El desayundo de los necios
14 - Febrero - 2010

Fotografía del Desayuno Nacional de Oración recientemente celebrado en Washington

     Creo que ese sería el título más apropiado para el llamado Desayuno Nacional de Oración recientemente celebrado en Washington, y que en España ha despertado un notable interés por la invitación cursada por los organizadores al presidente del gobierno español.

     No voy a entrar en una consideración histórica de este evento, que se inició allá por la década de los 50, ni tampoco en las intenciones del corazón de quienes la establecieron, que probablemente fuesen muy buenas y esas cosas, sino a la edición que acaba de celebrarse.

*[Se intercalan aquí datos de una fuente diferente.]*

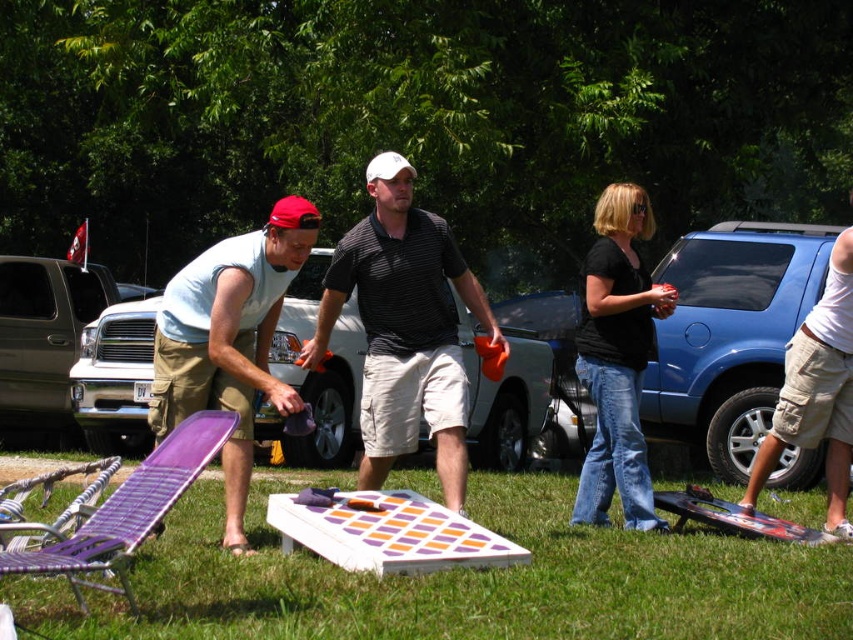 Is green grass at center positioned in front of matte light blue tank top at left?

Yes, it is.

Identify the location of green grass at center. (463, 580).

Find the location of `green grass at center`. green grass at center is located at coordinates (463, 580).

Is green grass at center to the left of black cotton shirt at center from the viewer's perspective?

     A mi me ha parecido una sarta de necedades, empezando por los organizadores, pues en lugar de actuar por razones espirituales parece que se rigen por otras de tipo político y social/económico que acabaron manifestándose en los actos. Ya en ediciones anteriores habían invitado a participar a personas de otras religiones. Y pensándolo, me es difícil imaginar a los apóstoles reuniéndose para orar, por ejemplo, en Jerusalén, en la casa de la madre de Juan Marcos, invitando a participar a adoradores de Júpiter ó de Zeus. Pero el colmo de la necedad de los organizadores ha sido, a mi juicio, invitar a a un señor reconocidamente ateo, como el Sr. Rodríguez Zapatero, que además en todos los años que lleva al frente del gobierno de España se ha distinguido por lo que él entiende que es el laicismo: no una neutralidad en materia religiosa, sino la puesta en marcha de cuantas políticas pueden ofender ó provocar a la moral cristiana, desde los matrimonios homosexuales, a la eutanasia, pasando por el aborto, la manipulación genética, la promiscuidad sexual, la promoción de aberraciones sexuales a niños y adolescentes en las escuelas, el ataque a la concepción cristiana de la familia, y financiar desde organismos controlados por su partido números actos y obras de contenido blasfemo y ofensivo contra los cristianos. Uno de esos anticristos de los que habla 1Juan. 2:18, aunque por el nivel de otros que conocemos por la historia este no pasa más allá de la categoría de un necio con pretensiones.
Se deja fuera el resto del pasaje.